OT: I mean, that’s one of the highlights of this film. I’ve heard a lot of actors say it when they’ve been on projects for months at a time on location, how the cast has really become like a family. For me, it really was the case. Both Robert and Tommy [Flanagan] have become dear friends of mine. I speak to Tommy regularly, I speak to Robert regularly and also Alex MacNicoll, Poppy Drayton, Rocky Myers, Alison Doody. We all keep in touch. It was a real experience for all of us. Working with those guys, Tommy and Robert in particular, it was just amazing. Tommy and I were texting the other day and he saw a cut of the end of the film. He was like: “You did such a great job, brother.” Honestly, I said to him: “Mate, I learned from you.” I’ll be forever friends with those guys and hopefully we can work together on something again soon.
Of the scripted television shows currently on the air, are there any that you particularly want to be on?

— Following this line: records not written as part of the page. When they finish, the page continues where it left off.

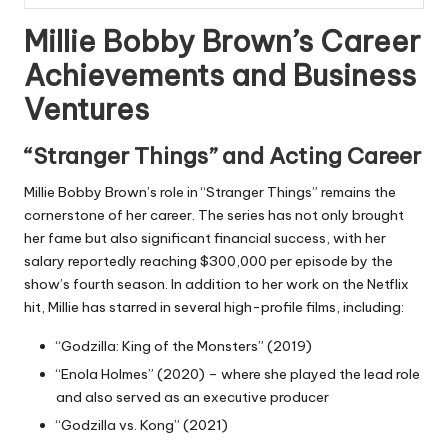
Millie Bobby Brown’s Career
Achievements and Business
Ventures
“Stranger Things” and Acting Career
Millie Bobby Brown’s role in “Stranger Things” remains the
cornerstone of her career. The series has not only brought
her fame but also significant financial success, with her
salary reportedly reaching $300,000 per episode by the
show’s fourth season. In addition to her work on the Netflix
hit, Millie has starred in several high-profile films, including:
“Godzilla: King of the Monsters” (2019)
“Enola Holmes” (2020) – where she played the lead role
and also served as an executive producer
“Godzilla vs. Kong” (2021)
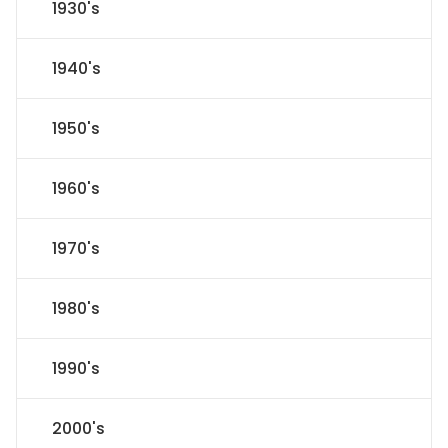
1930's
1940's
1950's
1960's
1970's
1980's
1990's
2000's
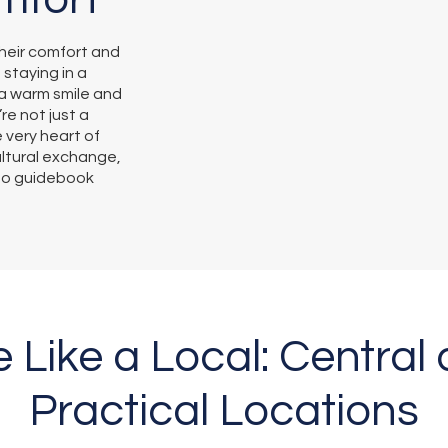
heir comfort and
 staying in a
a warm smile and
re not just a
e very heart of
ultural exchange,
 no guidebook
e Like a Local: Central
Practical Locations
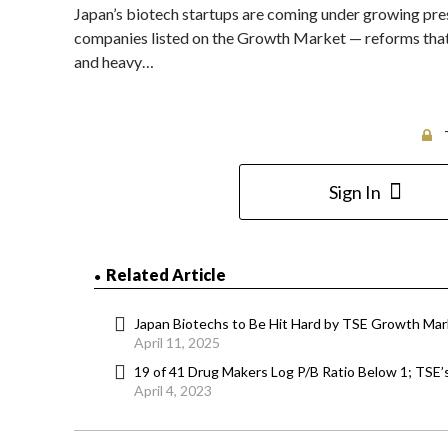
Japan’s biotech startups are coming under growing pres
companies listed on the Growth Market — reforms that 
and heavy…
Sign In
Related Article
Japan Biotechs to Be Hit Hard by TSE Growth Mar
April 11, 2025
19 of 41 Drug Makers Log P/B Ratio Below 1; TSE
April 4, 2023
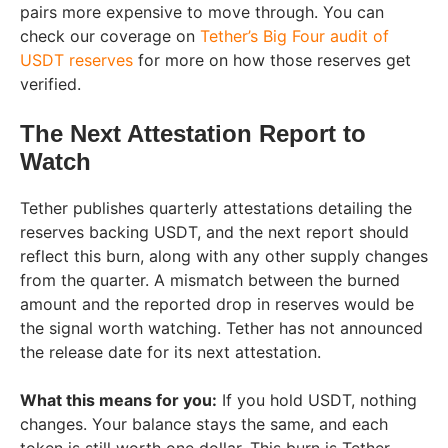
pairs more expensive to move through. You can
check our coverage on
Tether’s Big Four audit of
USDT reserves
for more on how those reserves get
verified.
The Next Attestation Report to
Watch
Tether publishes quarterly attestations detailing the
reserves backing USDT, and the next report should
reflect this burn, along with any other supply changes
from the quarter. A mismatch between the burned
amount and the reported drop in reserves would be
the signal worth watching. Tether has not announced
the release date for its next attestation.
What this means for you:
If you hold USDT, nothing
changes. Your balance stays the same, and each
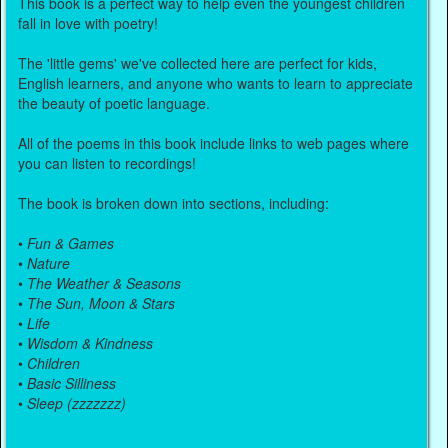
This book is a perfect way to help even the youngest children
fall in love with poetry!
The 'little gems' we've collected here are perfect for kids,
English learners, and anyone who wants to learn to appreciate
the beauty of poetic language.
All of the poems in this book include links to web pages where
you can listen to recordings!
The book is broken down into sections, including:
•
Fun & Games
•
Nature
•
The Weather & Seasons
•
The Sun, Moon & Stars
•
Life
•
Wisdom & Kindness
•
Children
•
Basic Silliness
•
Sleep (zzzzzzz)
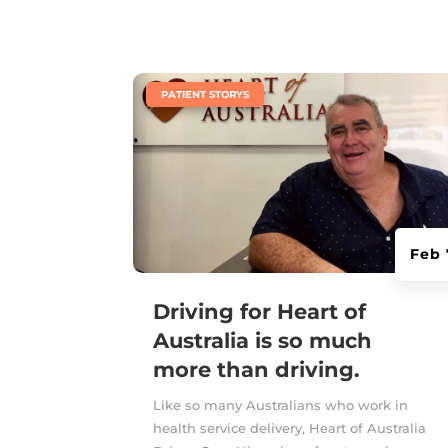
|
PATIENT STORYS
Feb 
Driving for Heart of
Australia is so much
more than driving.
Like so many Australians who work in
health service delivery, Heart of Australia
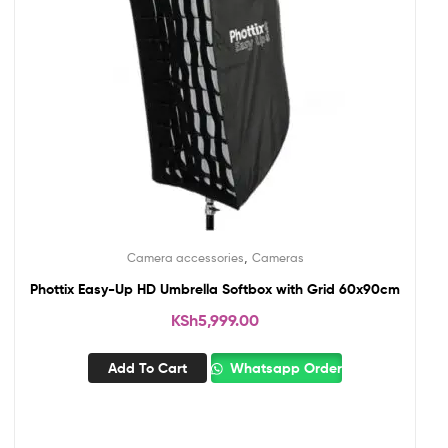
,
Camera accessories
Cameras
Phottix Easy-Up HD Umbrella Softbox with Grid 60x90cm
KSh
5,999.00
Add To Cart
Whatsapp Order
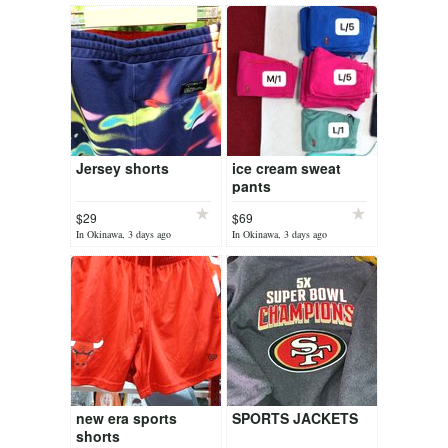
Jersey shorts
ice cream sweat
pants
$29
$69
In Okinawa, 3 days ago
In Okinawa, 3 days ago
new era sports
SPORTS JACKETS
shorts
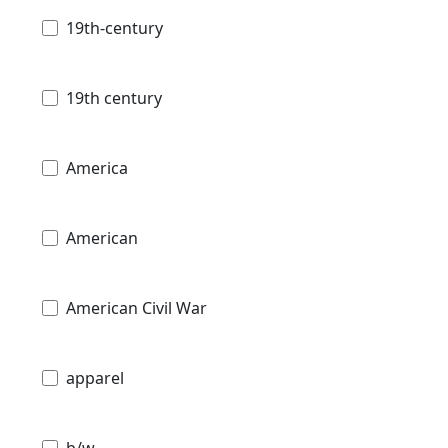
19th-century
19th century
America
American
American Civil War
apparel
b/w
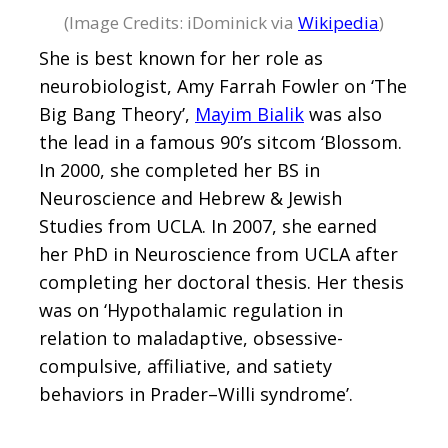
(Image Credits: iDominick via
Wikipedia
)
She is best known for her role as
neurobiologist, Amy Farrah Fowler on ‘The
Big Bang Theory’,
Mayim Bialik
was also
the lead in a famous 90’s sitcom ‘Blossom.
In 2000, she completed her BS in
Neuroscience and Hebrew & Jewish
Studies from UCLA. In 2007, she earned
her PhD in Neuroscience from UCLA after
completing her doctoral thesis. Her thesis
was on ‘Hypothalamic regulation in
relation to maladaptive, obsessive-
compulsive, affiliative, and satiety
behaviors in Prader–Willi syndrome’.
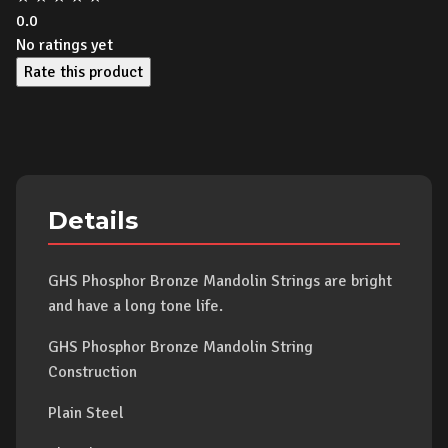
0.0
No ratings yet
Rate this product
Details
GHS Phosphor Bronze Mandolin Strings are bright
and have a long tone life.
GHS Phosphor Bronze Mandolin String
Construction
Plain Steel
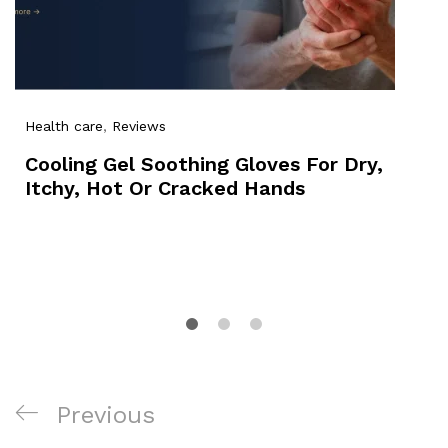
Health care
,
Reviews
Cooling Gel Soothing Gloves For Dry,
Itchy, Hot Or Cracked Hands
Post
Previous
Previous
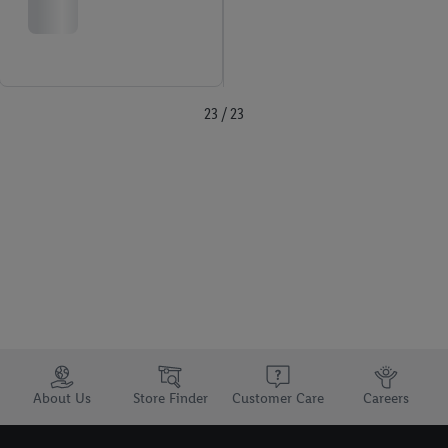
23 / 23
Trustbar
About Us
Store Finder
Customer Care
Careers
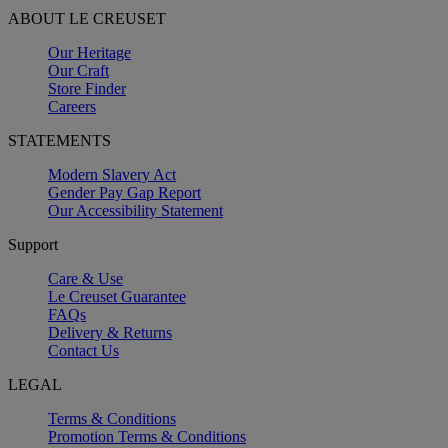
ABOUT LE CREUSET
Our Heritage
Our Craft
Store Finder
Careers
STATEMENTS
Modern Slavery Act
Gender Pay Gap Report
Our Accessibility Statement
Support
Care & Use
Le Creuset Guarantee
FAQs
Delivery & Returns
Contact Us
LEGAL
Terms & Conditions
Promotion Terms & Conditions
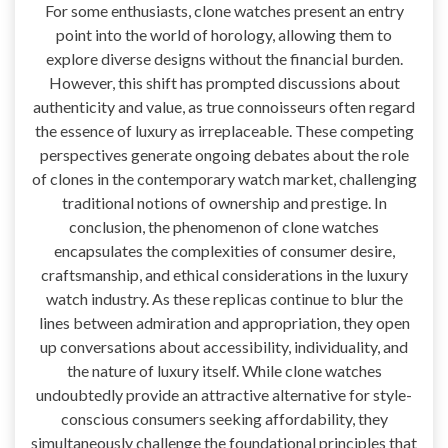
For some enthusiasts, clone watches present an entry
point into the world of horology, allowing them to
explore diverse designs without the financial burden.
However, this shift has prompted discussions about
authenticity and value, as true connoisseurs often regard
the essence of luxury as irreplaceable. These competing
perspectives generate ongoing debates about the role
of clones in the contemporary watch market, challenging
traditional notions of ownership and prestige. In
conclusion, the phenomenon of clone watches
encapsulates the complexities of consumer desire,
craftsmanship, and ethical considerations in the luxury
watch industry. As these replicas continue to blur the
lines between admiration and appropriation, they open
up conversations about accessibility, individuality, and
the nature of luxury itself. While clone watches
undoubtedly provide an attractive alternative for style-
conscious consumers seeking affordability, they
simultaneously challenge the foundational principles that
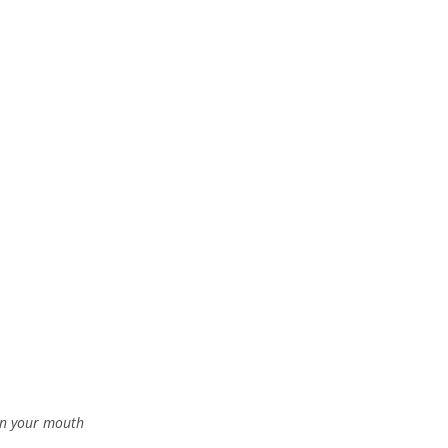
 in your mouth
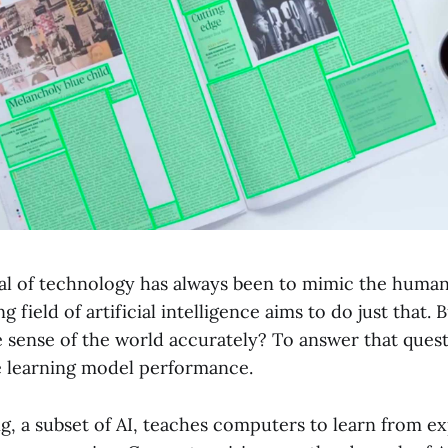
al of technology has always been to mimic the human
 field of artificial intelligence aims to do just that. 
e sense of the world accurately? To answer that ques
 learning model performance.
g, a subset of AI, teaches computers to learn from e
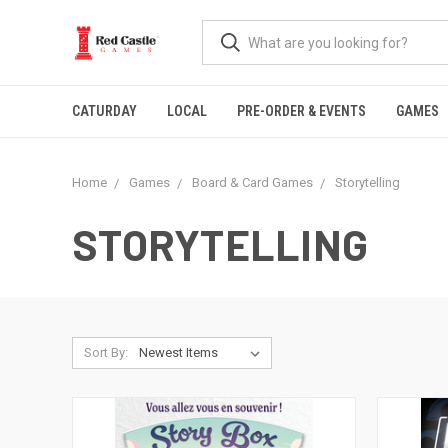
CATURDAY
LOCAL
PRE-ORDER & EVENTS
GAMES
Home
Games
Board & Card Games
Storytelling
STORYTELLING
Sort By:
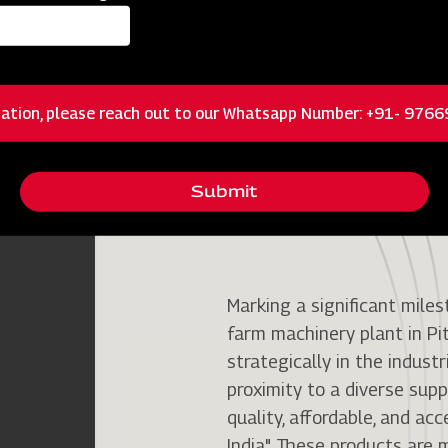
ation, please reach out to our Whatsapp Number: +91- 976
Pithampur Plant
Submit
Marking a significant miles
farm machinery plant in Pi
strategically in the industr
proximity to a diverse suppl
quality, affordable, and ac
India". These products ar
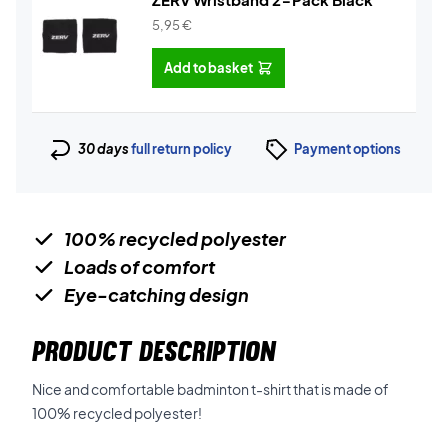
5,95
€
Add to basket
30 days
full return policy
Payment options
100% recycled polyester
Loads of comfort
Eye-catching design
PRODUCT DESCRIPTION
Nice and comfortable badminton t-shirt that is made of
100% recycled polyester!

OT: Peaky Blinders, I love it and I had a meeting with Anthony [Byrne], the director not that long ago. So, you never know. I’m just such a fan of that show in every way. Some of the best acting I think I’ve ever seen. Cillian Murphy is just a genius, Paul [Anderson] is absolutely brilliant. It’s a great cast, a great show, a great story, so well shot. That’s one of my favourites for sure. There’s so much great TV out there. Such a variation too.
I watch things like Ozark, binge it and then switch onto a show called Hanna. The lead actress [Esme Creed-Miles] is so f*****g brilliant, she’s amazing. It’s exciting when you get to see someone like that and you’re like: “Wow.” Cut a long story short, Peaky Blinders, Hanna, I’d love to be on. Obviously Game of Thrones was epic. Outlander. There’s so much out there.
If you had the funds to put together your dream project, what would it look like?
OT: God, that’s a great question. It’s tough because I love action projects but I also love comedy. I was trained in improv and that’s what helped with my hosting a lot. I think I like playing comedy sometimes because people looking from me at the exterior are like: “He’s an action guy. Tough guy, shaved head.” So, I liked to do some of the comedy just to throw people off. There you go! It would be an action-comedy. Clear-cut answer there, an action-comedy. Who would be in it? Actors right now that I love watching… Jon Bernthal, I think he’s brilliant. Michael Shannon, I love watching. There are legends and people like De Niro, Leo, Scorcese directing.
If this is my budget and there’s no limit to funds, we could continue the list and have cameo after cameo. I think action-comedy would be good. I also love watching romance and stuff like that because I think anything that makes you feel… I love a good cry or I love a good laugh. Something that just pushes you to feel. That’s my personal favourite and what I’d always like to make and hopefully give people.
Obviously, the world is a challenging situation. If you could send a message to fans of your work or you personally, what would it be?
OT: I’ll say a quote that my grandma always used to say to me. She’s passed now but she was a brilliant Irish lady from Belfast who would always find the light in the darkness. No matter what was happening, she’d switch and put the positive on it. She said: “It’s always okay in the end. If it’s not okay, it’s not the end.” That would be mine.